Uno de los domingos a la
puerta de Notre Dame, paseando al lado del río Sena, los chicos y las chicas
del pueblo que habían emigrado a París se encontraron. Miguel y Aurora ya se
conocían de antes, pero siendo él unos siete años mayor cuando había marchado a
la mili y ella todavía una niña que jugaba con muñecas, no había habido ninguna
química. Tal vez fuera el aire de la vieja Lutecia, tal vez el trino de los
gorriones excitados por la primavera y con las hormonas disparadas o el vuelo
de las golondrinas. Quién sabe si no fue el encantamiento de la ciudad del
amor. El caso es que decidieron casarse.
La boda en el pueblo fue
fiesta grande. Con unos pocos ahorros pudieron hacer la celebración al corral
de casa con unas mesas largas, con papas, aceitunas, almendras y una gran paella
que guisó Doña Paquita, la vecina de la calle de arriba y madrina de Aurora.
Volvieron con el autobús
a Paris e iniciaron una vida de pareja. Al principio Aurora iba a casa de los Dumont
y todavía lo haría unos cuántos años. Finalmente, Miguel, obrero de la
construcción, ganó bastante para poderse permitir volver a España. Compraron la
casa en el pueblo. Los vínculos con Francia se disolvieron de forma natural.
Los Dumont pasaron a ser un recuerdo y la pareja hizo su vida en el pueblo con
una buena casa y unas tierras que los ahorros les permitieron. Miquel continuó
de obrero, jefe de una cuadrilla, que iba y volvía a la zona costera de la
Marina Alta a hacer chalés. Al fin de semana volvía a sus raíces labradoras más
por gusto que por necesidad.
Desgraciadamente no
tuvieron descendencia y, cuando murió Miguel por un tumor, Aurora quedó sola en
una casa que parecía inmensa. Pero ella, animosa y fuerte, cogía la bicicleta e
iba todos los días al bancal a hacer sus verduras y a cuidar de los animales
que tenía. La pensión de Francia y la de España le permitían una vida tranquila
y sin ninguna apretura. La vida en el pueblo todavía tenía medida humana y,
entre ir a misa con las vecinas, hacer actividades con el cura y ver la tele,
los últimos años de Aurora transcurrían con una paz dichosa en una tierra que
parecía bendecida por la mano de Dios.
Hacía de ello dos
semanas, era sábado, Aurora iba al huerto por el camino tradicional que antes
unía los pueblos, andando, puesto que hacía un tiempo tenía miedo de caer de la
bicicleta. No se extrañó al ver aquellos muchachotes con ropa colorida y
mochila. Buscaban el siguiente pueblo y le preguntaron si iban bien. Amable como
era, se ofreció a acompañarles. Siempre era bueno hacer una tertulia y aprovechó
para saber que eran de Madrid y habían venido a disfrutar de la belleza del
valle. Eran gente educada y simpática y Aurora los invitó a ver su huertecillo.
Cogió unos tomates, para ella los mejores del mundo, y se los regaló poniéndolos
en una de las bolsitas que ella reservaba para dar a los que pasaban a hacer la
visita.
Suena un motor y se escucha
el burbujeo del oxígeno al respiradero. Aurora solo puede disfrutar de un hilillo
de aire en unos pulmones que silban y no dejan respirar más allá de lo justo.

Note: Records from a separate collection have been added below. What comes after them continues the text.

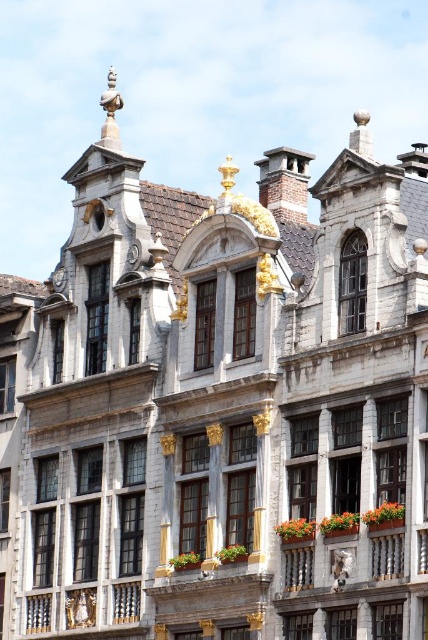 You are a gardener planning to place a new flower box in this historic building. You have an orange fabric flower box at center and a wooden planter at lower right. Which one is wider?

The orange fabric flower box at center is wider than the wooden planter at lower right. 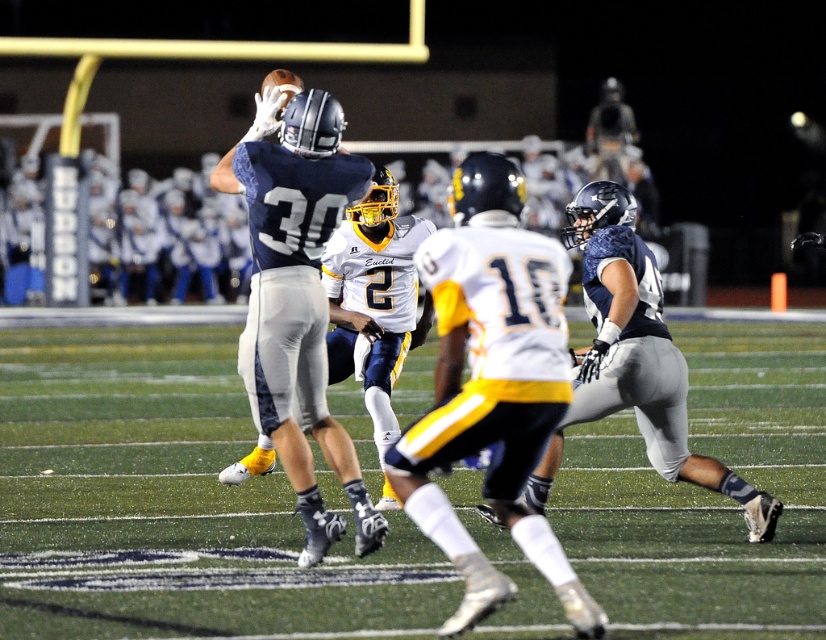 Question: Is green turf at center thinner than matte blue helmet at center?

Choices:
 (A) yes
 (B) no

Answer: (B)

Question: Is matte blue helmet at center closer to camera compared to matte blue jersey at center?

Choices:
 (A) yes
 (B) no

Answer: (A)

Question: Among these points, which one is nearest to the camera?

Choices:
 (A) (257, 131)
 (B) (491, 166)

Answer: (B)

Question: Which point appears farthest from the camera in this image?

Choices:
 (A) (152, 419)
 (B) (501, 369)
 (C) (282, 419)

Answer: (A)

Question: Does green turf at center appear on the right side of white jersey at center?

Choices:
 (A) no
 (B) yes

Answer: (B)

Question: Which is farther from the green turf at center?

Choices:
 (A) matte blue jersey at center
 (B) white jersey at center
 (C) matte blue helmet at center

Answer: (B) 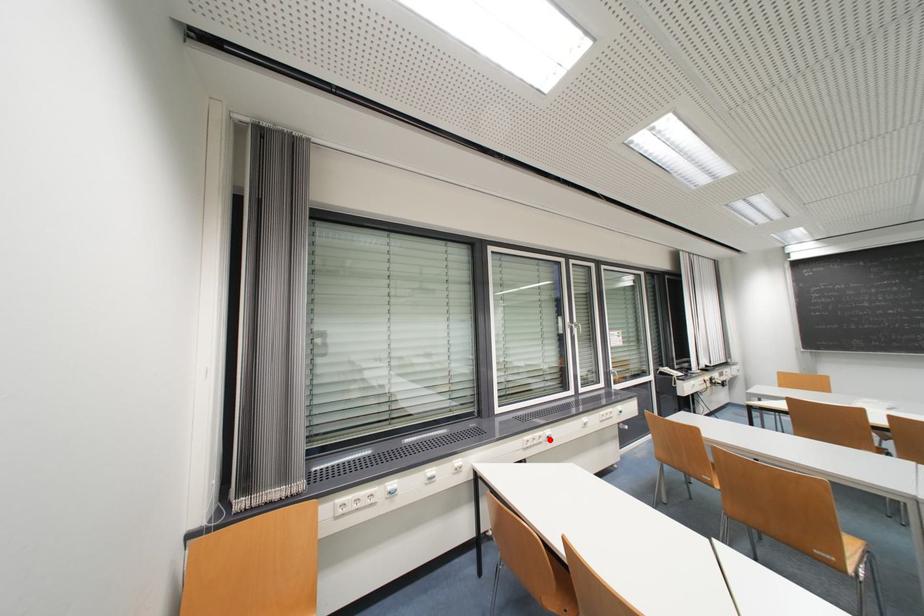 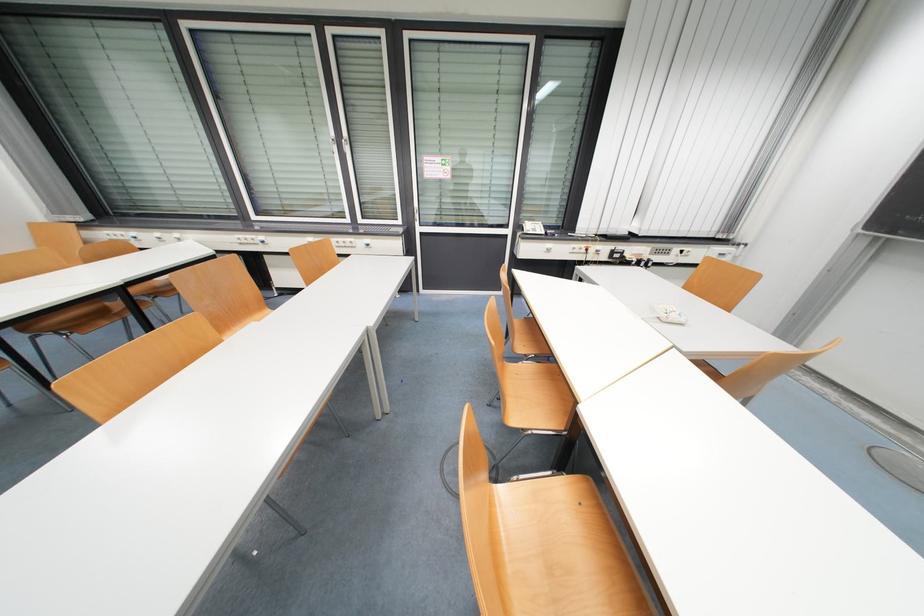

La fiebre la tiene en un estado de adormecimiento y los medicamentos todavía
hacen que la vista y los sentidos estén más enturbiados. El hospital está lleno
de gente: los extraterrestres que andan y los que yacen en literas aparcadas.
Ya hace dos días que está ingresada desde que una ambulancia la llevó en el
Hospital de Denia. Por instantes está consciente y los pensamientos siempre
vuelan a aquel huertecillo en la falda de la Sierra. ¿Quién le dará de comer a
las gallinas?, piensa con desesperación.